The judgment, delivered in Appeal No: CA/LAG/CV/1070/2022 between Sea Empowerment and Research Centre Ltd/GTE and the Nigeria Customs Service, is being described by stakeholders as a major victory for importers, freight forwarders, manufacturers and traders impacted by rising duty assessments linked to the VIN policy.
News Diet gathered that at the heart of the dispute was the NCS’ introduction of the VIN valuation policy in February 2022, an automated platform designed to assess customs duties on imported vehicles. Customs had presented the system as a transparency-driven reform aimed at reducing human interference and improving efficiency in cargo clearance.
However, the implementation quickly drew backlash from clearing agents and importers, who alleged that the automated system imposed rigid duty assessments based on pre-programmed benchmarks rather than the actual purchase price of vehicles, resulting in inflated charges.
The controversy eventually escalated into a legal battle, with the appellants questioning whether Customs could lawfully deploy an automated system to sidestep valuation procedures established under both domestic law and global trade rules.
Reacting to the judgment, counsel to the appellants, Dr. Emeka Akabogu SAN, whose firm handled the matter at both the trial and appellate courts, described the decision as a triumph for constitutionalism and the rule of law.
“The judgment is not just a victory for importers, manufacturers, traders, project coordinators and freight forwarders; it is a victory for constitutionalism. It sends a clear message to all regulatory agencies that they cannot automate away the law.
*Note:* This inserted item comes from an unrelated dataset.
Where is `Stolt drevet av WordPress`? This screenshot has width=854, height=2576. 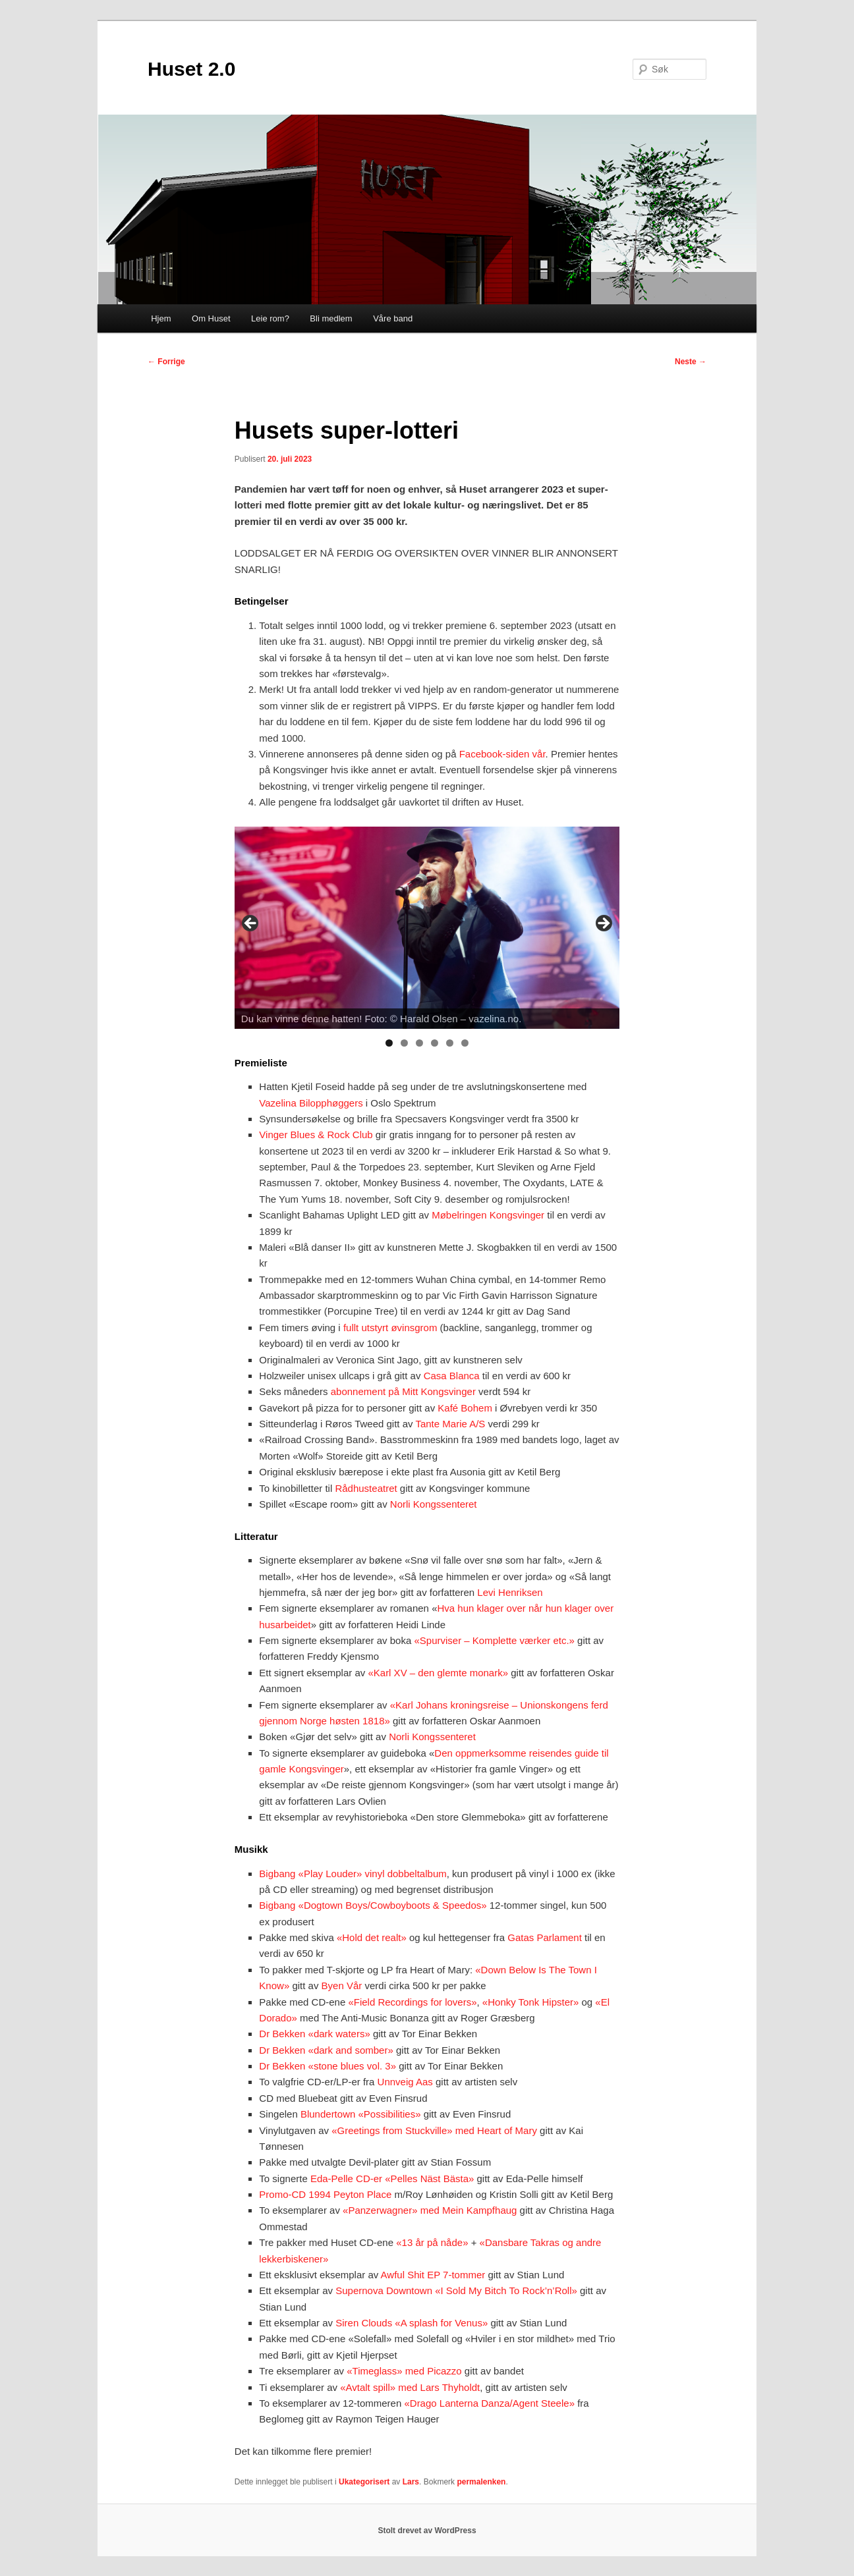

Digital transformation must be built on the foundation of statutory compliance,” Akabogu said.
The legal battle had initially suffered a setback in July 2022 when the Federal High Court dismissed the suit on technical grounds, ruling that internal administrative remedies had not been fully explored and suggesting the matter was premature.
However, the Court of Appeal overturned that position, holding that the lower court erred in law and breached the appellants’ right to fair hearing by declining jurisdiction over questions bordering on the legality of a government policy.
In its ruling, the appellate court reaffirmed that customs valuation must follow the mandatory sequence prescribed under Section 45 of the Customs and Excise Management Act (CEMA), now reflected in the new Nigeria Customs Service Act.
The court stressed that the transaction value, which is the actual price paid for imported goods, must remain the primary basis for assessment unless transparently rejected through evidence-based procedures.
Legal analysts say the judgment significantly curbs what critics described as “algorithmic governance” in customs administration, making it clear that automated systems cannot supersede statutory obligations.
Beyond the automotive sector, the ruling is expected to influence customs valuation practices across imported goods, while aligning Nigeria more closely with global trade standards and similar judicial positions taken in Uganda and Kenya on automated customs assessments.